• Records for this task
* * *

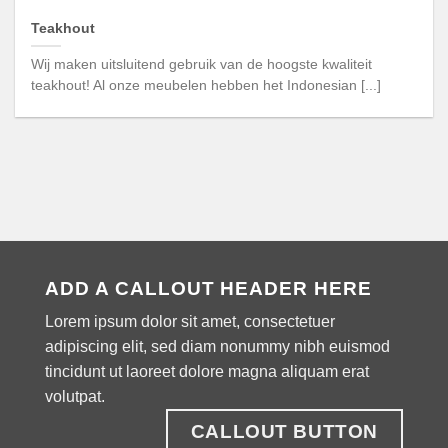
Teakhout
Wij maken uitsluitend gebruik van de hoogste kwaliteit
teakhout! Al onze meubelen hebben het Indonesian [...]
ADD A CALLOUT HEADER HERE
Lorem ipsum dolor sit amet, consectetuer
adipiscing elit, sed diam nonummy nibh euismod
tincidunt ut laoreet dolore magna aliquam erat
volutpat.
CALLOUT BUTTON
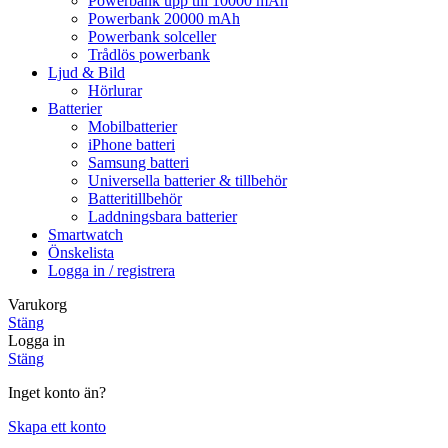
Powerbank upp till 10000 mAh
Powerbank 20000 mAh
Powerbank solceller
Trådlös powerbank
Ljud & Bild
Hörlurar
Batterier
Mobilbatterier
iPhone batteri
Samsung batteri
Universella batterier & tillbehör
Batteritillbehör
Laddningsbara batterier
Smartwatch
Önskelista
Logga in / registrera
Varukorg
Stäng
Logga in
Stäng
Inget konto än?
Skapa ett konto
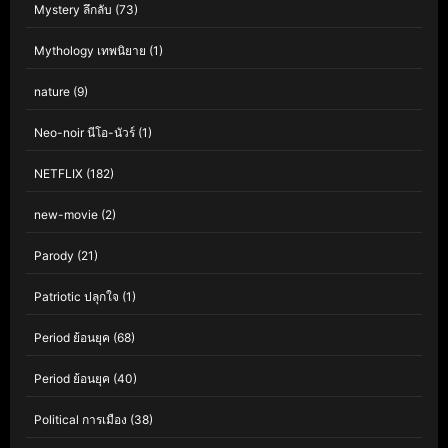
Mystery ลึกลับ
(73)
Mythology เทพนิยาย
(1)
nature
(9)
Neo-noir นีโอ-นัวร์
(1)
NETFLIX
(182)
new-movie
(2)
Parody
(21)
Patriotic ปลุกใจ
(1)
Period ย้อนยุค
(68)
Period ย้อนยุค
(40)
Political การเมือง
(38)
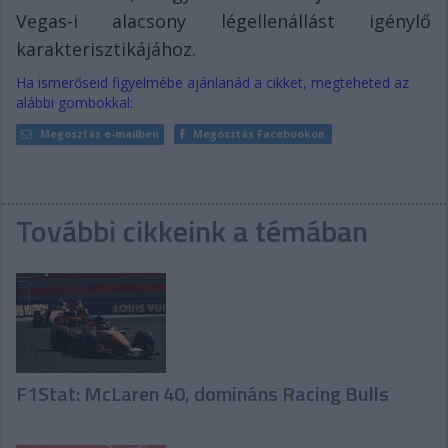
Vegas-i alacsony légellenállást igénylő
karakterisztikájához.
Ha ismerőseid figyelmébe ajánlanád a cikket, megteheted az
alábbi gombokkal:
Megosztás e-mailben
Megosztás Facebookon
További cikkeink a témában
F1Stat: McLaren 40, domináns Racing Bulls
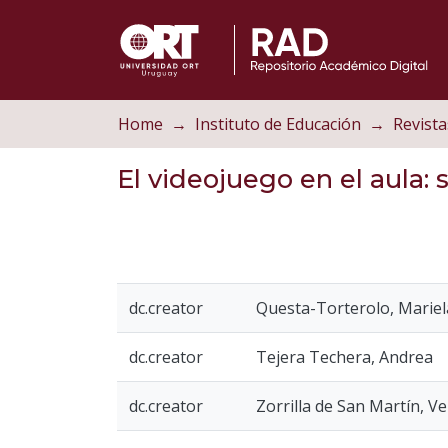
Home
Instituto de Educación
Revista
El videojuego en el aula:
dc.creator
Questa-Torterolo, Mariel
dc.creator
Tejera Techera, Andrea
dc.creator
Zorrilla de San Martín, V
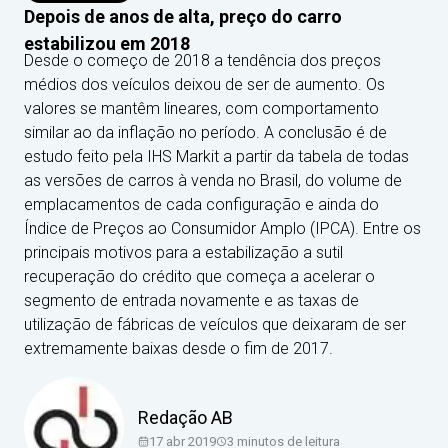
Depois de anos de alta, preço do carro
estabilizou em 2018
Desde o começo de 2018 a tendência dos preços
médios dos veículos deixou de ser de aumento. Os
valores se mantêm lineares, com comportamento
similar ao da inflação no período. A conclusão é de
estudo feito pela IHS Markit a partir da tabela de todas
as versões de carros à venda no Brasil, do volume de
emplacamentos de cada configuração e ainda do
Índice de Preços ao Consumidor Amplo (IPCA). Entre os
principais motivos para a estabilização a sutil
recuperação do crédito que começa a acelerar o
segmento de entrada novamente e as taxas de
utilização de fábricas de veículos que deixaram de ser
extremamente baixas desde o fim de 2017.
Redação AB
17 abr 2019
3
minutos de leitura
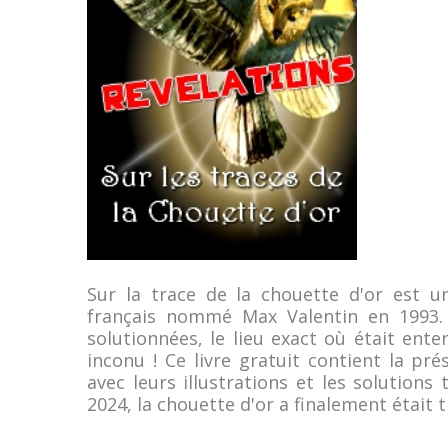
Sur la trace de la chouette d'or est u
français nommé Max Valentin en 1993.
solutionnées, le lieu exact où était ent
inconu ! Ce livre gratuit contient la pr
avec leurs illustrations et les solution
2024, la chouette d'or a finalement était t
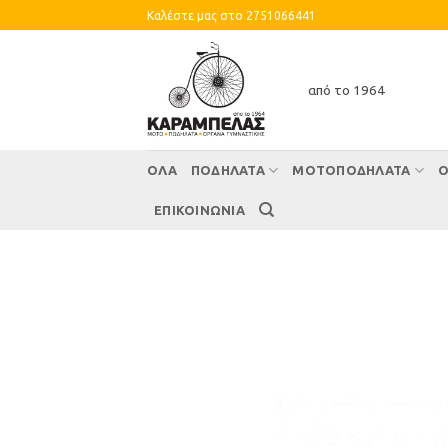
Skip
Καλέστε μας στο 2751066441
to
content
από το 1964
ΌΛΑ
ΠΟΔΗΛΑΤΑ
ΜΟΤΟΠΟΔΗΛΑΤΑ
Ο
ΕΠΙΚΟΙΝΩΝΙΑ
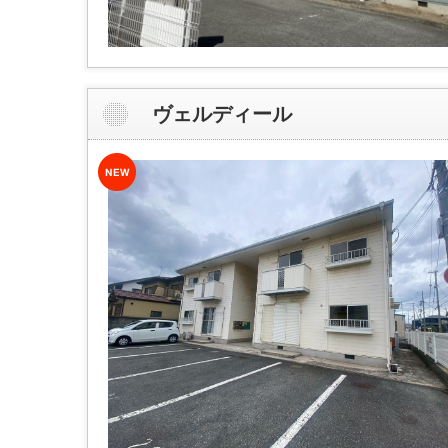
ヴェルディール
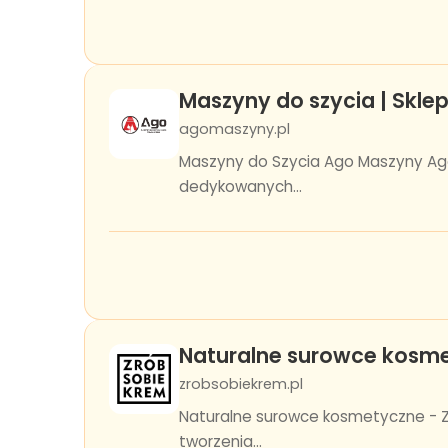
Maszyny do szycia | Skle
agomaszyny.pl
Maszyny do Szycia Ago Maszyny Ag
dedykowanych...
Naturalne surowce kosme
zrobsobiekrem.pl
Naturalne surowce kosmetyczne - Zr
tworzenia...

* * *

• Goal of the exercise
Set the records down again exactly, with no pictures.

• Result for this exercise
Teakhout
Wij maken uitsluitend gebruik van de hoogste kwaliteit
teakhout! Al onze meubelen hebben het Indonesian [...]
ADD A CALLOUT HEADER HERE
Lorem ipsum dolor sit amet, consectetuer
adipiscing elit, sed diam nonummy nibh euismod
tincidunt ut laoreet dolore magna aliquam erat
volutpat.
CALLOUT BUTTON
Powerbank upp till 10000 mAh
Powerbank 20000 mAh
Powerbank solceller
Trådlös powerbank
Ljud & Bild
Hörlurar
Batterier
Mobilbatterier
iPhone batteri
Samsung batteri
Universella batterier & tillbehör
Batteritillbehör
Laddningsbara batterier
Smartwatch
Önskelista
Logga in / registrera
Varukorg
Stäng
Logga in
Stäng
Inget konto än?
Skapa ett konto
Mystery ลึกลับ
(73)
Mythology เทพนิยาย
(1)
nature
(9)
Neo-noir นีโอ-นัวร์
(1)
NETFLIX
(182)
new-movie
(2)
Parody
(21)
Patriotic ปลุกใจ
(1)
Period ย้อนยุค
(68)
Period ย้อนยุค
(40)
Political การเมือง
(38)
Vegas-i alacsony légellenállást igénylő
karakterisztikájához.
Ha ismerőseid figyelmébe ajánlanád a cikket, megteheted az
alábbi gombokkal:
Megosztás e-mailben
Megosztás Facebookon
További cikkeink a témában
F1Stat: McLaren 40, domináns Racing Bulls
Home
Instituto de Educación
Revista
El videojuego en el aula:
dc.creator
Questa-Torterolo, Mariel
dc.creator
Tejera Techera, Andrea
dc.creator
Zorrilla de San Martín, V
Depois de anos de alta, preço do carro
estabilizou em 2018
Desde o começo de 2018 a tendência dos preços
médios dos veículos deixou de ser de aumento. Os
valores se mantêm lineares, com comportamento
similar ao da inflação no período. A conclusão é de
estudo feito pela IHS Markit a partir da tabela de todas
as versões de carros à venda no Brasil, do volume de
emplacamentos de cada configuração e ainda do
Índice de Preços ao Consumidor Amplo (IPCA). Entre os
principais motivos para a estabilização a sutil
recuperação do crédito que começa a acelerar o
segmento de entrada novamente e as taxas de
utilização de fábricas de veículos que deixaram de ser
extremamente baixas desde o fim de 2017.
Redação AB
17 abr 2019
3
minutos de leitura
Sur la trace de la chouette d'or est u
français nommé Max Valentin en 1993.
solutionnées, le lieu exact où était ent
inconu ! Ce livre gratuit contient la pr
avec leurs illustrations et les solution
2024, la chouette d'or a finalement était t
Skip
Καλέστε μας στο 2751066441
to
content
από το 1964
ΌΛΑ
ΠΟΔΗΛΑΤΑ
ΜΟΤΟΠΟΔΗΛΑΤΑ
Ο
ΕΠΙΚΟΙΝΩΝΙΑ
ヴェルディール
Maszyny do szycia | Skle
agomaszyny.pl
Maszyny do Szycia Ago Maszyny Ag
dedykowanych...
Naturalne surowce kosme
zrobsobiekrem.pl
Naturalne surowce kosmetyczne - Zr
tworzenia...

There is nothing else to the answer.